(Collected data)

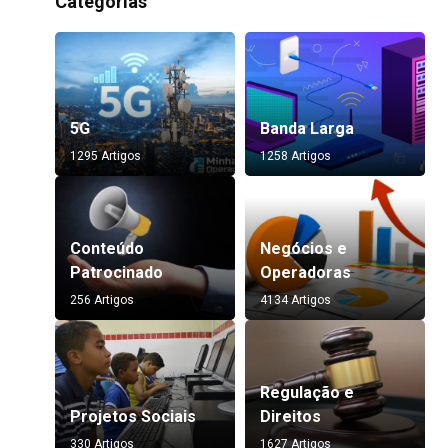
Categorias
5G
Banda Larga
1295 Artigos
1258 Artigos
Conteúdo
Negócios e
Patrocinado
Operadoras
256 Artigos
4134 Artigos
Regulação e
Projetos Sociais
Direitos
330 Artigos
1627 Artigos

EXERCISE »
All lines of the records above that contain the word "Artigos" are to be copied out.

ANSWER SPACE »
1295 Artigos
1258 Artigos
256 Artigos
4134 Artigos
330 Artigos
1627 Artigos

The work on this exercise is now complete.